Quanto à possibilidade de adiar a eleição do Presidente da República, André Ventura admitiu que para a maioria dos constitucionalistas esse cenário encontra-se quase complemente inviabilizado na prática, reconhecendo que se está a viver o “pior contexto para haver eleições”. Menos aberto ao adiamento, João Ferreira defendeu a adoção de medidas “para as pessoas se sentirem seguras para ir votar” e disse que na ‘reunião do Infarmed’ nenhum especialista advogou o adiamento, enquanto Tiago Mayan Gonçalves disse que deveriam ter sido ponderadas alterações constitucionais para “escalonar os dias de voto ou o voto por correspondência”, responsabilizando o Governo por ter conduzido os portugueses “a um ponto de não-retorno” sobre o assunto.

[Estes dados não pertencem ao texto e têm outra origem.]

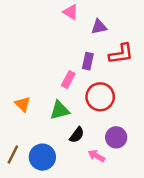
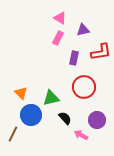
pink rectangle: (68, 80) -> (58, 38), moved
black semicircle: (77, 135) -> (65, 118), turned -80
blue circle: (42, 157) -> (31, 115), moved

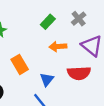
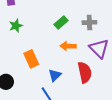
gray cross: (79, 19) -> (89, 22), turned 32
red semicircle: (79, 73) -> (85, 72), turned -105

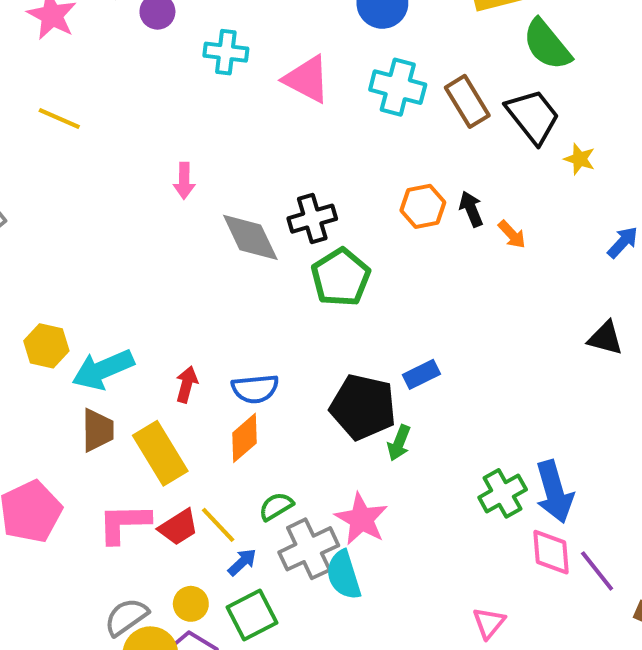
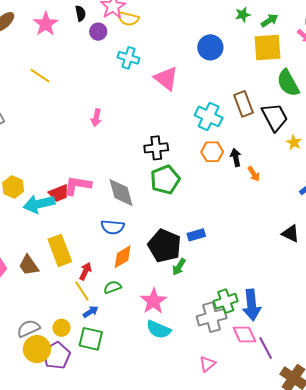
cyan cross: (398, 87) -> (209, 116), moved
gray diamond: (250, 237) -> (121, 193), moved
red arrow: (187, 384) -> (85, 271), moved
brown trapezoid: (98, 430) -> (29, 265), moved, turned 135
orange diamond: (244, 438) -> (123, 257), moved
pink L-shape: (124, 523) -> (77, 186), moved
red trapezoid: (178, 527) -> (59, 193), moved
gray cross: (309, 549) -> (212, 317), moved
pink diamond: (551, 552) -> (244, 335), turned -30
cyan semicircle: (344, 575) -> (159, 330), moved, turned -60
green square: (252, 615) -> (91, 339), turned 30

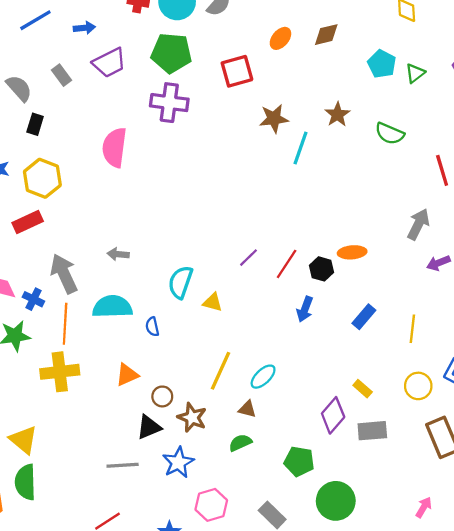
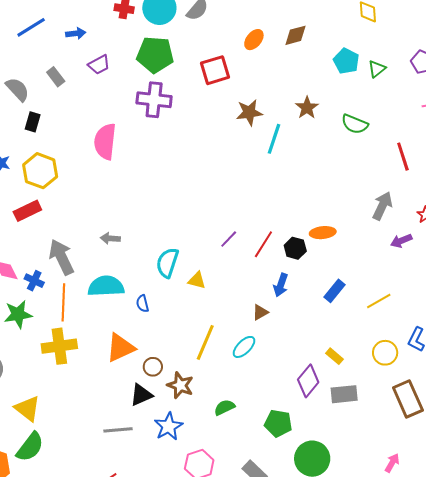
purple trapezoid: (109, 63) -> (99, 65), size x0.7
yellow line: (412, 329) -> (379, 301), turned 55
orange triangle: (127, 375) -> (120, 348), size x1.4
brown triangle: (247, 409) -> (260, 312), moved, turned -42
green semicircle: (25, 482) -> (30, 447), turned -140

Por seu lado, Ana Gomes defendeu que o adiamento deveria ser ponderado, dizendo que “quando há vontade política há sempre soluções”, enquanto Marisa Matias reconheceu que “não sabemos ainda tudo sobre a pandemia”, realçando que “a vida continua com muitas limitações e a democracia também continua”. E Vitorino Silva afirmou que preferiria chegar ao debate “e não ter razão”, alegando que advertiu há vários meses que Portugal chegaria às vésperas da eleição com dez mil casos diários de infecção por Covid-19.

Marcelo “irritado” com as autoridades de saúde

O único debate televisivo com a participação dos sete candidatos à Presidência da República decorreu sem a presença física de Marcelo Rebelo de Sousa, que criticou as “indicações contraditórias” das autoridades de saúde que o deverão forçar a participar por videoconferência.

Em declarações à RTP, Marcelo Rebelo de Sousa disse, à chegada a sua casa, em Cascais, que se sentia “muito irritado” por as autoridades de saúde pública não tomarem uma posição clara sobre a possibilidade de ir ao debate, recebendo indicações contraditórias. “O mínimo era ter uma resposta por escrito”, disse, explicando que se deslocou do Palácio de Belém para a sua residência por ir debater na condição de candidato e não de Presidente da República. “Quando chegar a resposta, como é natural, já não vou a tempo de ir ao debate”, sentenciou.

Presentes no debate moderado pelo jornalista Carlos Daniel estiveram os restantes candidatos presidenciais: Ana Gomes, André Ventura, João Ferreira, Marisa Matias, Tiago Mayan Gonçalves e Vitorino Silva. Todos deverão reencontrar-se na segunda-feira seguinte para um debate radiofónico organizado e transmitido pela RDP, Rádio Renascença e TSF.